Using several scenarios, we have evaluated the performance of the LP-MAB and compared it with other ADR mechanisms, namely the ADR-MAX [
4], ADR-AVG [
11], No-ADR, and ADR-Lite [
15], in different circumstances. The simulation results indicate that the LP-MAB’s EC outperforms other algorithms while maintaining a relatively high PDR in various circumstances. LP-MAB is also more scalable than other approaches, since its PDR decreases relatively slowly as the number of the EDs increases. In IoT applications, where the battery lifetime is the most important factor, LP-MAB makes LoRa one of the best candidates for adoption as the main communication protocol among the vast number of EDs deployed.

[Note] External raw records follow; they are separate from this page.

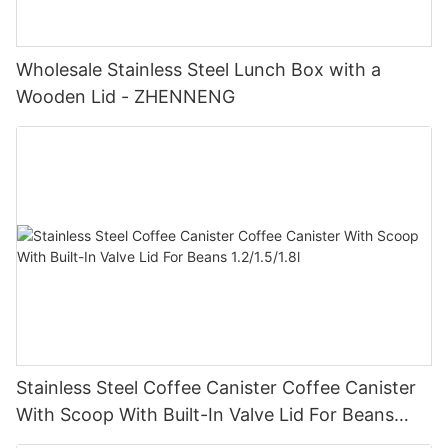
Wholesale Stainless Steel Lunch Box with a
Wooden Lid - ZHENNENG
Stainless Steel Coffee Canister Coffee Canister
With Scoop With Built-In Valve Lid For Beans
1.2/1.5/1.8l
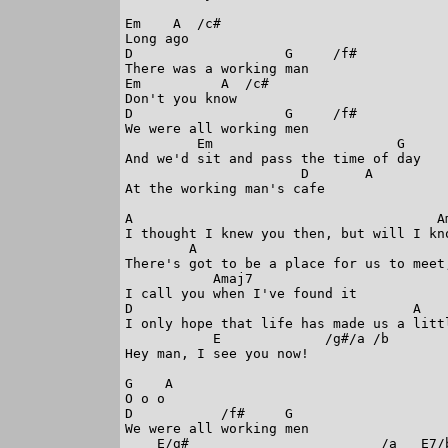
Em    A  /c#

Long ago

D                   G     /f#

There was a working man

Em          A  /c#

Don't you know

D                   G     /f#

We were all working men

         Em                       G

And we'd sit and pass the time of day

                      D       A

At the working man's cafe

A                                      Am
I thought I knew you then, but will I kno
        A

There's got to be a place for us to meet,
           Amaj7

I call you when I've found it

D                                   A

I only hope that life has made us a littl
           E             /g#/a /b

Hey man, I see you now!

G    A 

O o o

D           /f#     G     

We were all working men 

    E/g#                        /a   E7/b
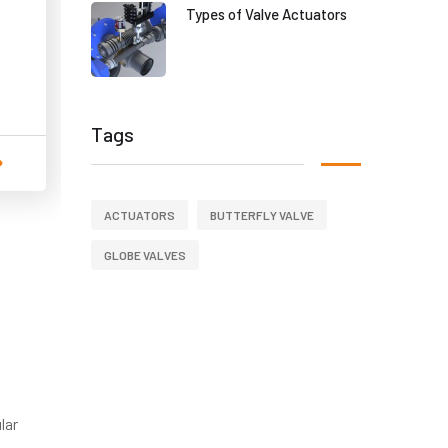
Types of Valve Actuators
Tags
ACTUATORS
BUTTERFLY VALVE
GLOBE VALVES
lar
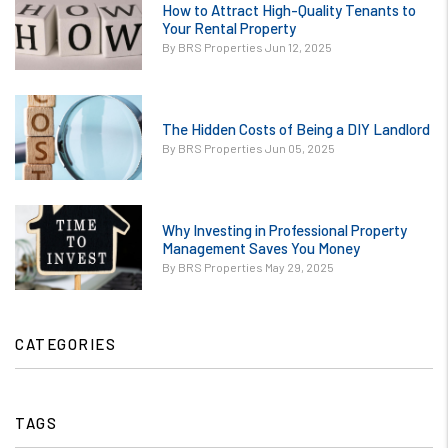
Avoid Them.jpg
How to Attract High-Quality Tenants to
/images/blog/How
Your Rental Property
contains '.webp'
to Attract High-
By BRS Properties Jun 12, 2025
%}
Quality Tenants
to Your
or
Rental.jpg
The Hidden Costs of Being a DIY Landlord
/images/blog/The
contains '.webp'
By BRS Properties Jun 05, 2025
Hidden Costs of
%}
Being a DIY
Landlord.jpg
or
contains '.webp'
Why Investing in Professional Property
/images/blog/Why
Management Saves You Money
%}
Investing in
By BRS Properties May 29, 2025
Professional
Property
Management
CATEGORIES
Saves You
Money.jpg
contains '.webp'
TAGS
%}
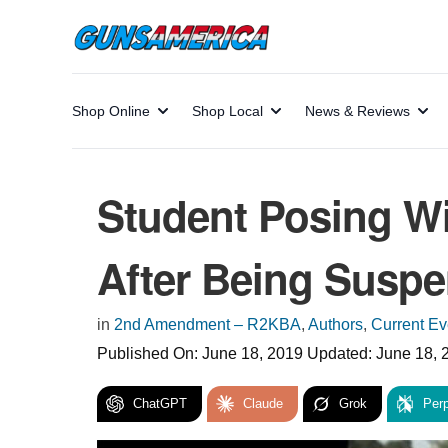
Shop Online
Shop Local
News & Reviews
Student Posing W
After Being Susp
in
2nd Amendment – R2KBA
,
Authors
,
Current Ev
Published On:
June 18, 2019
Updated:
June 18, 
ChatGPT
Claude
Grok
Perp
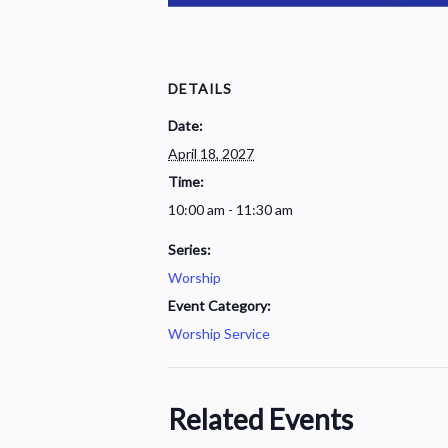
DETAILS
Date:
April 18, 2027
Time:
10:00 am - 11:30 am
Series:
Worship
Event Category:
Worship Service
Related Events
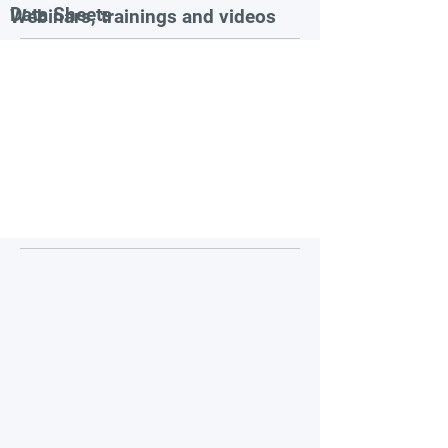
Data Sheets
Webinars, trainings and videos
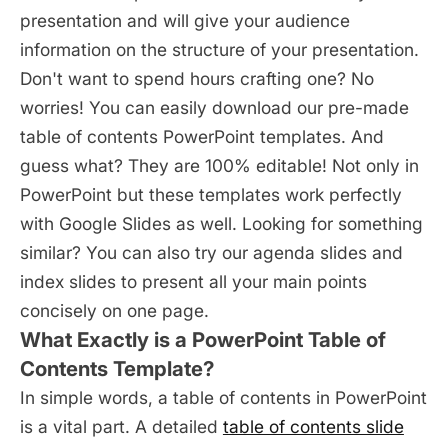
presentation and will give your audience
information on the structure of your presentation.
Don't want to spend hours crafting one? No
worries! You can easily download our pre-made
table of contents PowerPoint templates. And
guess what? They are 100% editable! Not only in
PowerPoint but these templates work perfectly
with Google Slides as well. Looking for something
similar? You can also try our agenda slides and
index slides to present all your main points
concisely on one page.
What Exactly is a PowerPoint Table of
Contents Template?
In simple words, a table of contents in PowerPoint
is a vital part. A detailed
table of contents slide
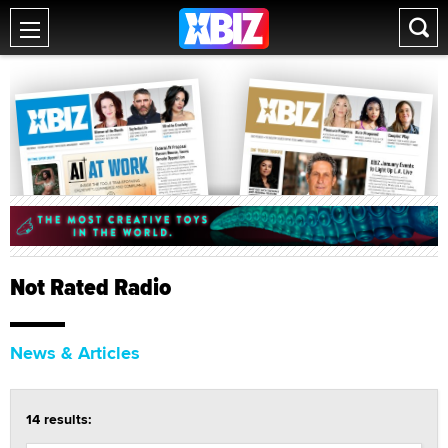
Not Rated Radio
News & Articles
14 results:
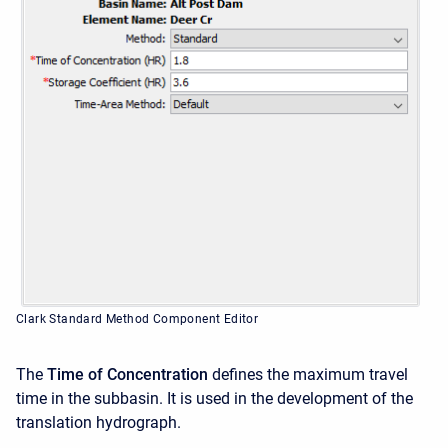
Clark Standard Method Component Editor
The
Time of Concentration
defines the maximum travel
time in the subbasin. It is used in the development of the
translation hydrograph.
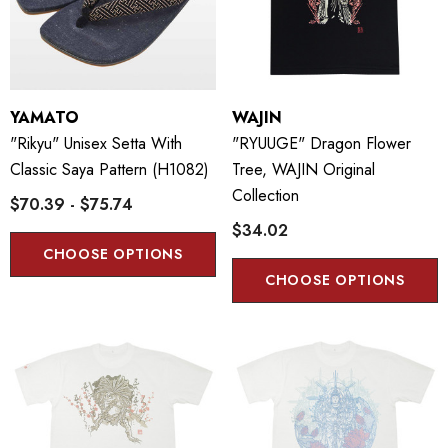
YAMATO
WAJIN
"Rikyu" Unisex Setta With
"RYUUGE" Dragon Flower
Classic Saya Pattern (H1082)
Tree, WAJIN Original
Collection
$70.39 - $75.74
$34.02
CHOOSE OPTIONS
CHOOSE OPTIONS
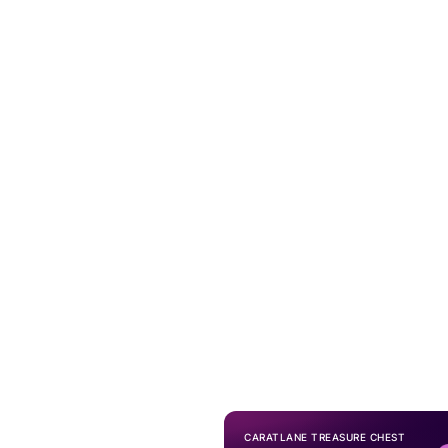
CARATLANE TREASURE CHEST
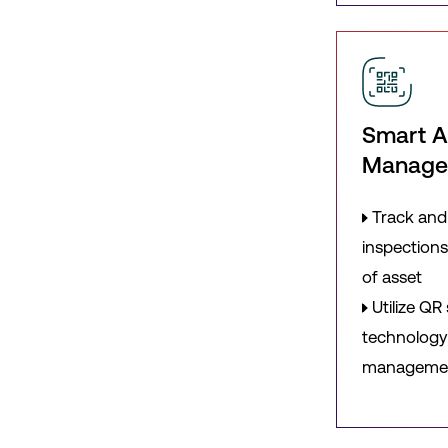
Smart A
Manag
Track and
inspections
of asset
Utilize QR
technology 
manageme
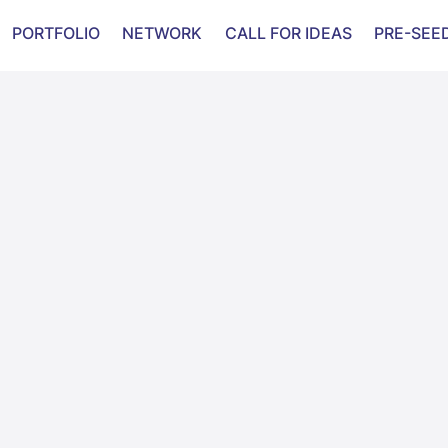
PORTFOLIO
NETWORK
CALL FOR IDEAS
PRE-SEE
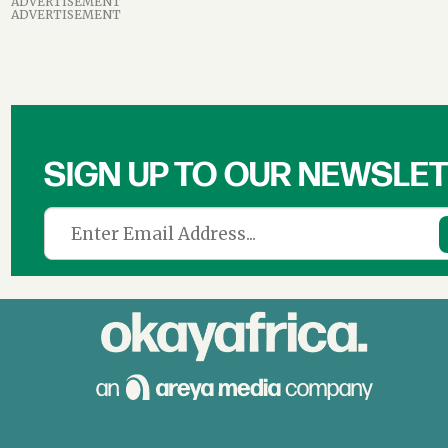
ADVERTISEMENT
ADVERTISEMENT
SIGN UP TO OUR NEWSLE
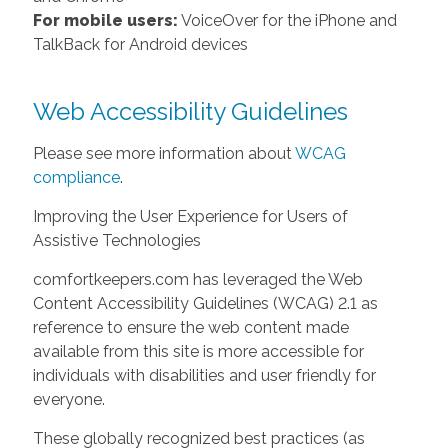
For mobile users:
VoiceOver for the iPhone and
TalkBack for Android devices
Web Accessibility Guidelines
Please see more information about
WCAG
compliance
.
Improving the User Experience for Users of
Assistive Technologies
comfortkeepers.com has leveraged the Web
Content Accessibility Guidelines (WCAG) 2.1 as
reference to ensure the web content made
available from this site is more accessible for
individuals with disabilities and user friendly for
everyone.
These globally recognized best practices (as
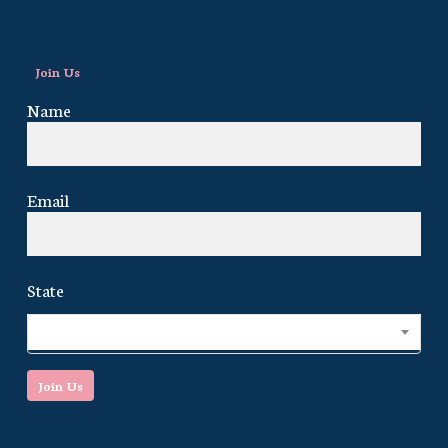
Join Us
Name
Email
State
Select...
Join Us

As LoRa utilizes the ALOHA protocol as its Media Access Control (MAC) mechanism, the consequent dynamic value for the number of potential re-transmissions may lead to an increased PDR. Therefore, as a future work, we propose the use of an RL-based algorithm to specify the number of potential re-transmissions, which should be able to take into account the overall environmental conditions of the LoRa network, including the number of the EDs, the relevant noise, and the network size, on the one hand, as well as the trade-off between the number of potential packet re-transmissions and the EC, on the other hand.